### The task
Write back every line of the listing exactly, excluding images.

### Supplied records
_ _ _
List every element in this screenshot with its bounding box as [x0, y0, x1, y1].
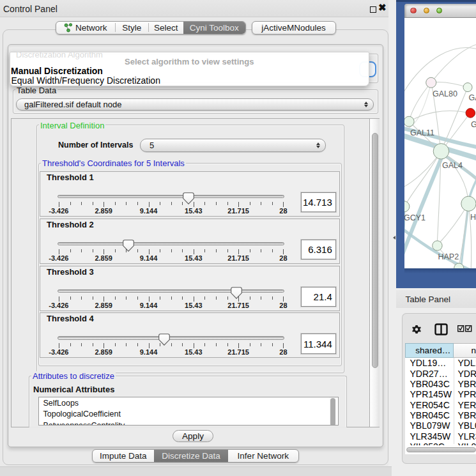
svg-text:H: H — [470, 213, 476, 222]
svg-text:GCY1: GCY1 — [404, 213, 426, 222]
svg-text:GAL4: GAL4 — [442, 161, 463, 170]
svg-text:GAL11: GAL11 — [410, 128, 434, 137]
svg-text:G: G — [471, 120, 476, 129]
svg-text:GAL80: GAL80 — [433, 89, 457, 98]
svg-text:GA: GA — [469, 93, 476, 102]
svg-text:HAP2: HAP2 — [438, 252, 459, 261]
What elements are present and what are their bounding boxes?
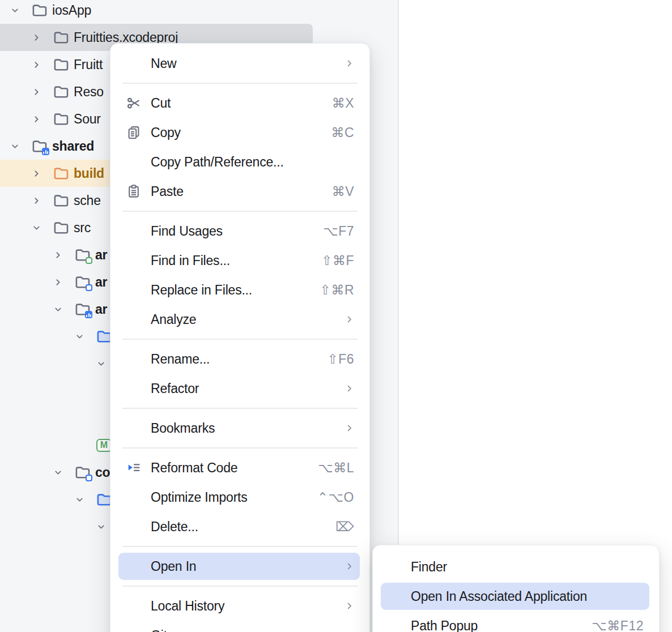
_ _ _
### Answer for the task
List every element in this screenshot with its bounding box as [x0, y0, x1, y1].
svg-text:H: H — [470, 213, 476, 222]
svg-text:GCY1: GCY1 — [404, 213, 426, 222]
svg-text:GAL4: GAL4 — [442, 161, 463, 170]
svg-text:GAL11: GAL11 — [410, 128, 434, 137]
svg-text:G: G — [471, 120, 476, 129]
svg-text:GAL80: GAL80 — [433, 89, 457, 98]
svg-text:GA: GA — [469, 93, 476, 102]
svg-text:HAP2: HAP2 — [438, 252, 459, 261]
What elements are present and what are their bounding boxes?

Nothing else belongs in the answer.